Basically, you should change the location of tomatoes regularly. Over the years, so-called soil fatigue often occurs, because the heavily consuming tomatoes leach the nutrient reserves of their substrate one-sidedly. However, as already described, crop rotation can maintain and even increase soil fertility. On the other hand, some fungal diseases stubbornly persist in the soil for years and thus infect several times, even if tomatoes are only on the site again after three or four years. As a result, the yield often falls, the plants tend to show deficiency symptoms or become ill quickly.

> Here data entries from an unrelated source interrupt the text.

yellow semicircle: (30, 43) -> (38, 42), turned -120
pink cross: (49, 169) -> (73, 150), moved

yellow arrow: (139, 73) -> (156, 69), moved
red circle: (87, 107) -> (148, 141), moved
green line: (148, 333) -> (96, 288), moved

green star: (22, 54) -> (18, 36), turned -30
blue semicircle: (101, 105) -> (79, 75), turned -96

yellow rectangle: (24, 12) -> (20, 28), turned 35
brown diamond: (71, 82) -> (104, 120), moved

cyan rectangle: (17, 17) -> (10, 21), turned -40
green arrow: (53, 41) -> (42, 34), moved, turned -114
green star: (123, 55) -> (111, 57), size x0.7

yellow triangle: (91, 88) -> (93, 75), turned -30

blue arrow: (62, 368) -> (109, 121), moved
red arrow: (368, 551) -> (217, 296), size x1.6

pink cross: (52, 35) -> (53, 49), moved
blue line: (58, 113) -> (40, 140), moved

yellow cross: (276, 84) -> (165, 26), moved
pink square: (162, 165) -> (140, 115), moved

If you can't imagine the tomato in your own bed and you don't have an alternative place, you should heed a few tips for the following culture. Tomatoes are heavy feeders, which means they need a lot of nutrients to grow and bear lots of fruit. To ensure the supply of nutrients, compost or slow-acting, primarily organic fertilizers such as our Plantura organic tomato fertilizer should be worked into the soil at least every spring before planting.
In the case of diseases, however, you have to take a closer look, because some pathogens remain in the soil for several years and infect their host plants again and again. They are therefore also referred to as soil-borne. This includes velvet spot disease (Cladosporium fulvum), which forms whitish-grey spots on the undersides of leaves and quickly kills entire plants. Tomato late blight (Phytophthora infestans), gray mold (Botrytis cinerea) and other fungal diseases also overwinter as spores in the soil. Infected plant parts must therefore not remain in place under any circumstances, but must be removed as quickly as possible. Varieties that are resistant to some of the diseases already exist and grow well on infected soil. Even root-eating nematode species can survive the winter in the soil, but with the help of marigold (Tagetes sp.) or marigold (Calendula officinalis), this becomes easy expelled, because these secrete substances that do not get the roundworms. Find out how to protect your tomatoes from diseases in our special article.

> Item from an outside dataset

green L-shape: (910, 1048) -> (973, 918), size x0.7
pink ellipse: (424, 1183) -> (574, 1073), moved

What comes after tomatoes in the crop rotation
After tomatoes and other heavy consumers such as pumpkins (Cucurbita sp.) you give the soil and its inhabitants a breather and plant plants with lower nutrient requirements in the bed, even in the autumn culture same year. These weak consumers include many leafy greens such as lettuce (Lactuca sativa), spinach (Spinacia oleracea), but also radishes (Raphanus sativus var. sativus). Over the season, the soil can slowly build up a reservoir of nutrients again, but you can still harvest a lot of vegetables. In the years that follow, heavily consuming plants can be planted again, which, however, should not belong to the nightshade family. Sweet potatoes (Ipomoea batata), sweet corn (Zea mays) or beans are recommended as good subsequent crops.
If you are also interested in which plants can be cultivated together with tomatoes, you will find everything on the subject in our special article "Mixed cultivation of tomatoes".